> [Work task]: As you write out the lines from the one containing "Image resolution: width=638" through the last line of the records, keep them exact and leave out pictures.

========================

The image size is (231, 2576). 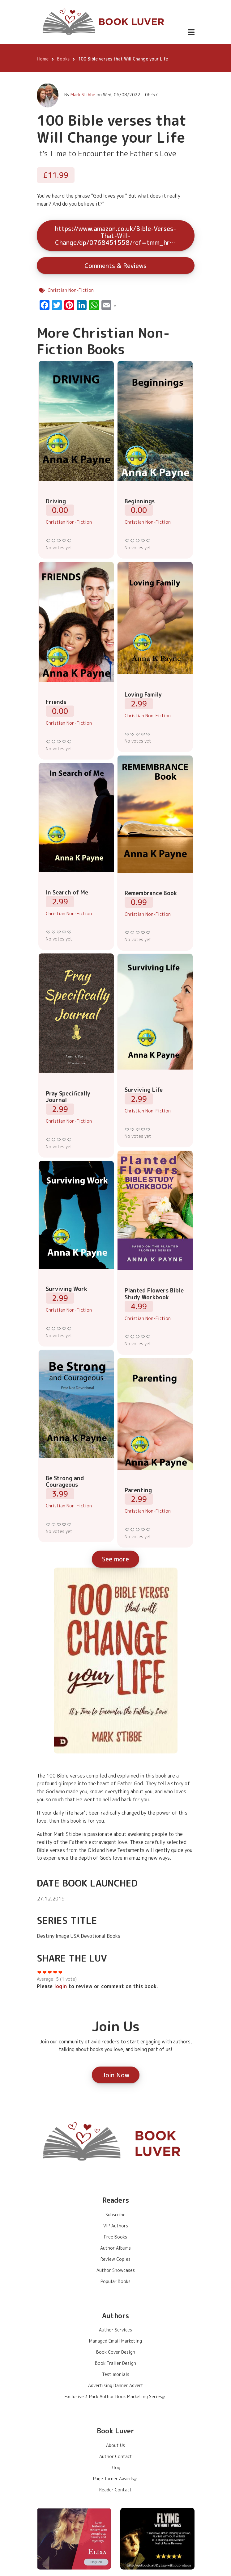 What do you see at coordinates (115, 2248) in the screenshot?
I see `Author Albums` at bounding box center [115, 2248].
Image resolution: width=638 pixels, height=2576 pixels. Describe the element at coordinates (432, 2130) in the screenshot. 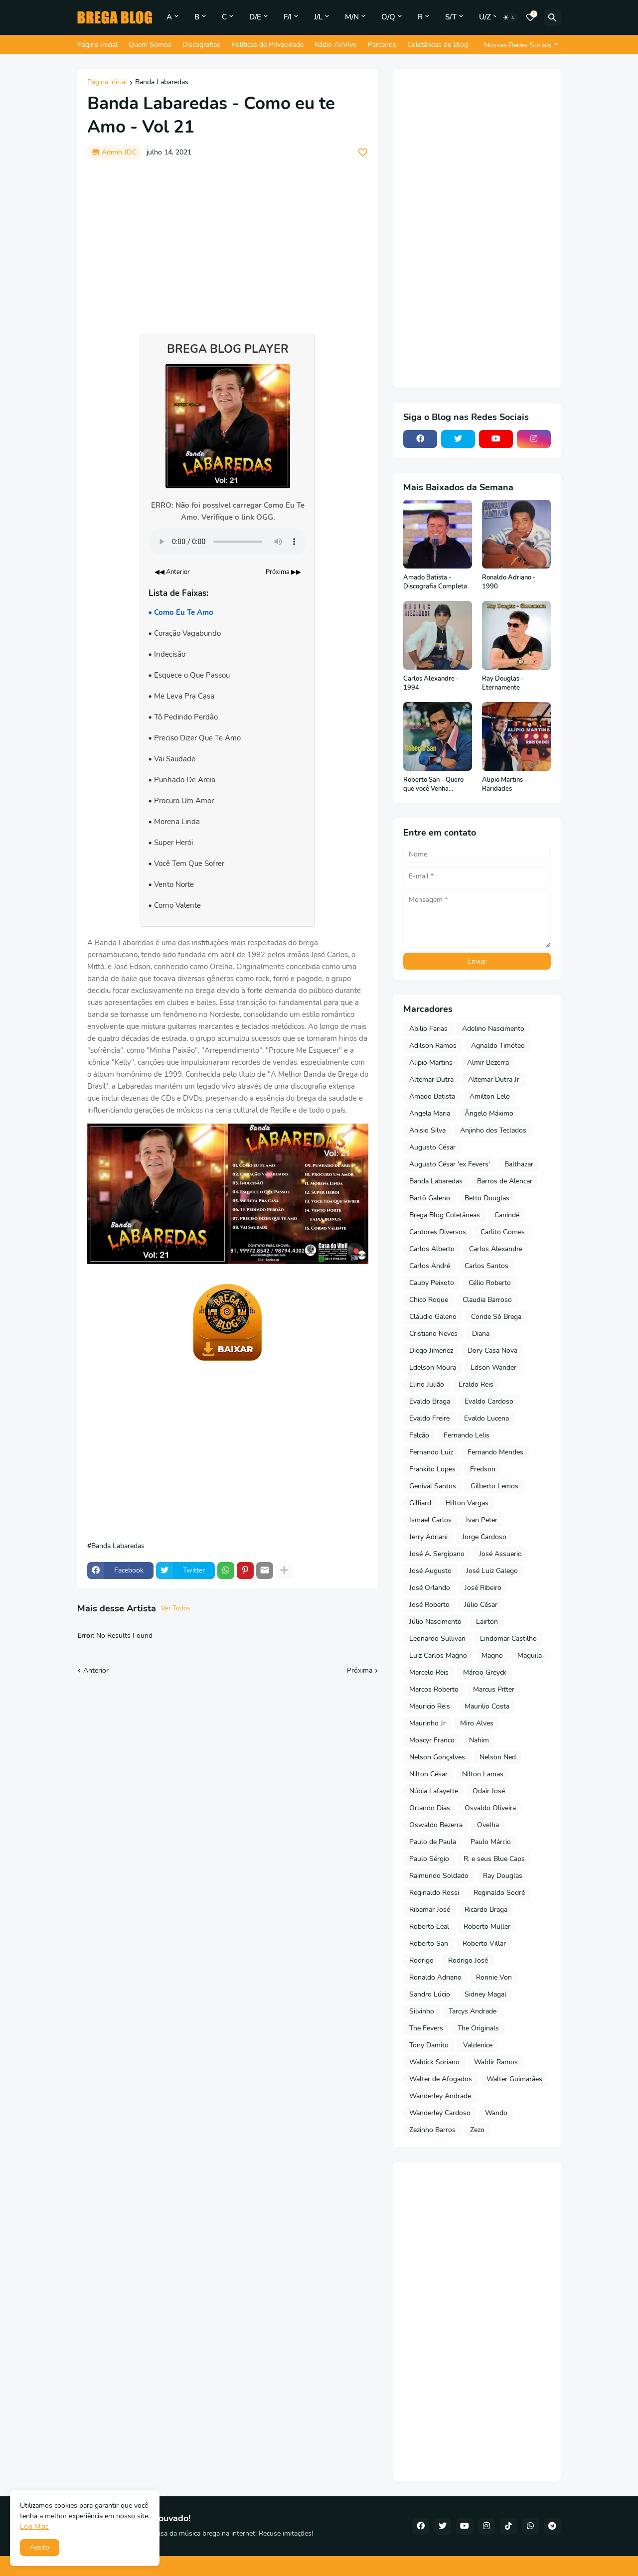

I see `Zezinho Barros` at that location.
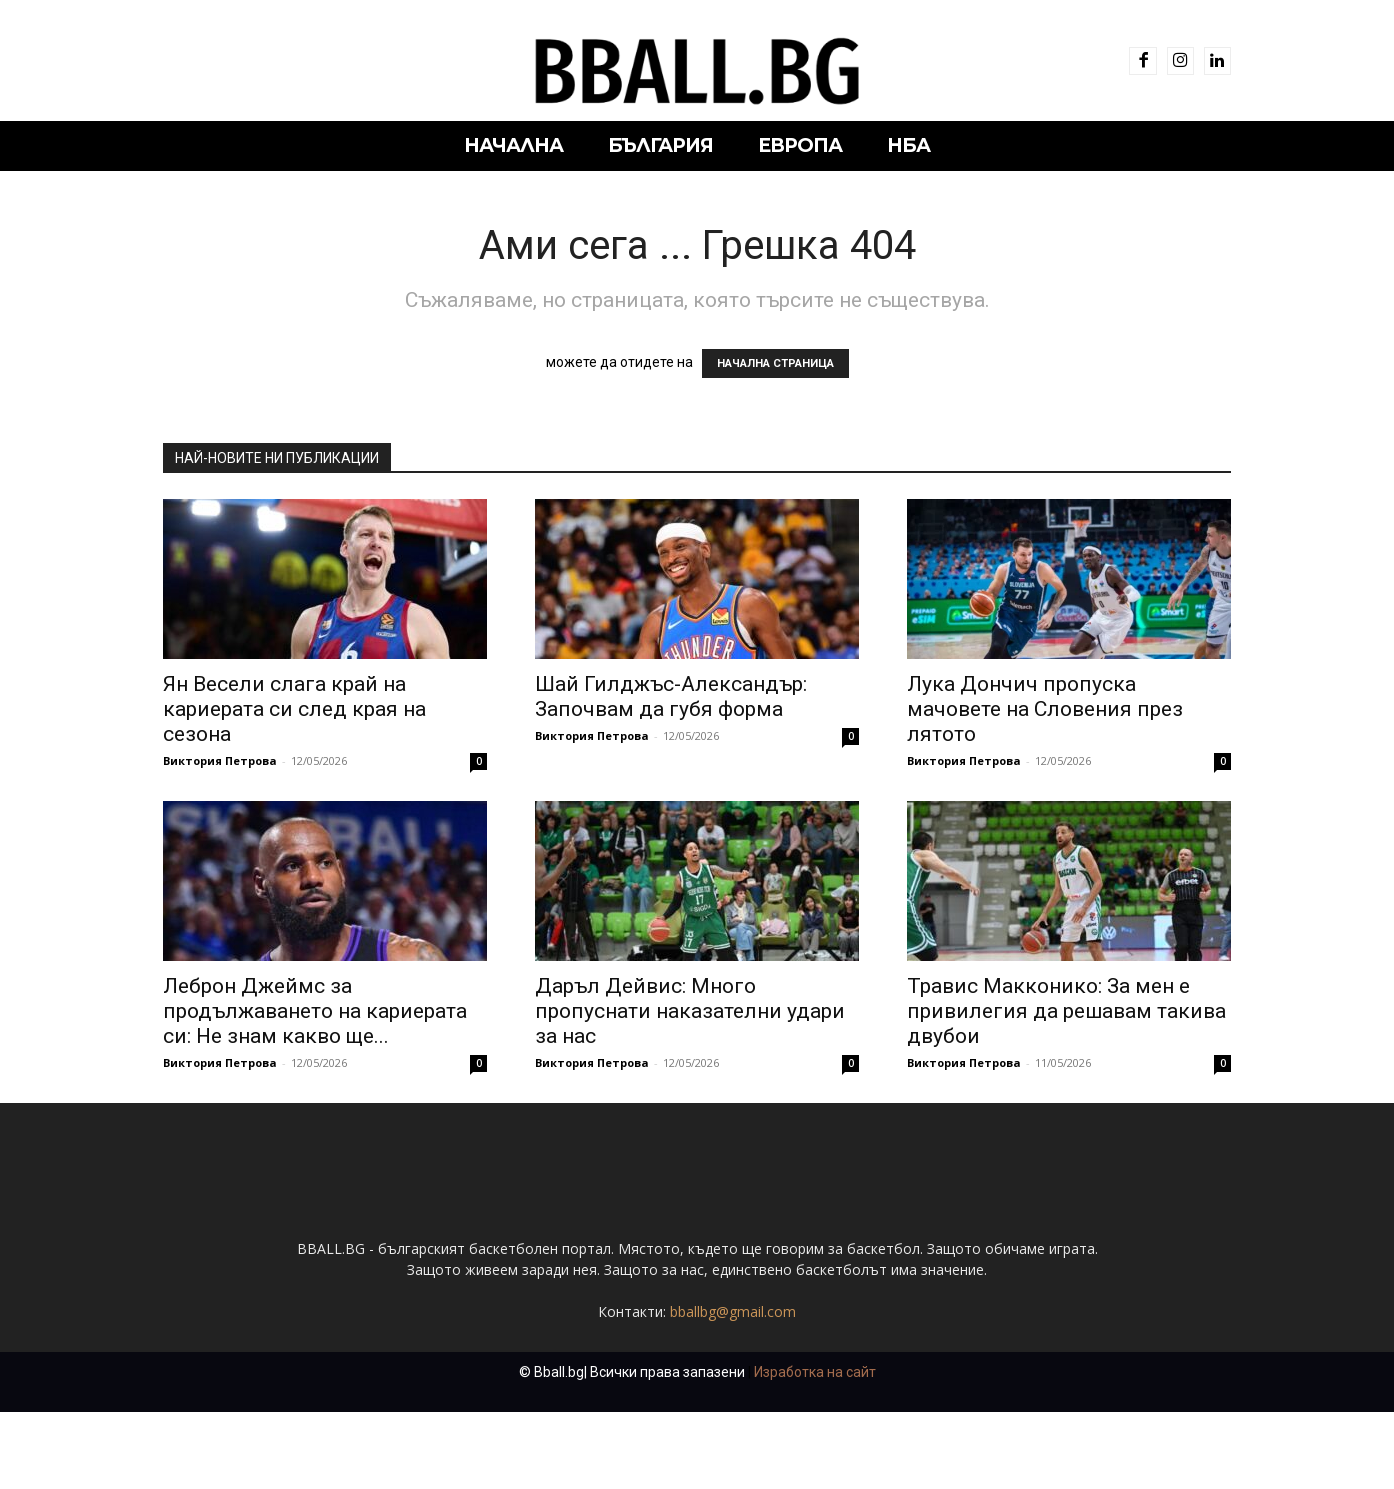 This screenshot has height=1489, width=1394. What do you see at coordinates (1066, 1011) in the screenshot?
I see `Травис Макконико: За мен е привилегия да решавам такива двубои` at bounding box center [1066, 1011].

========================

> [Exercise solution]:
Image resolution: width=638 pixels, height=2576 pixels. Describe the element at coordinates (432, 2130) in the screenshot. 

I see `Zezinho Barros` at that location.
 This screenshot has height=1489, width=1394. What do you see at coordinates (1066, 1011) in the screenshot?
I see `Травис Макконико: За мен е привилегия да решавам такива двубои` at bounding box center [1066, 1011].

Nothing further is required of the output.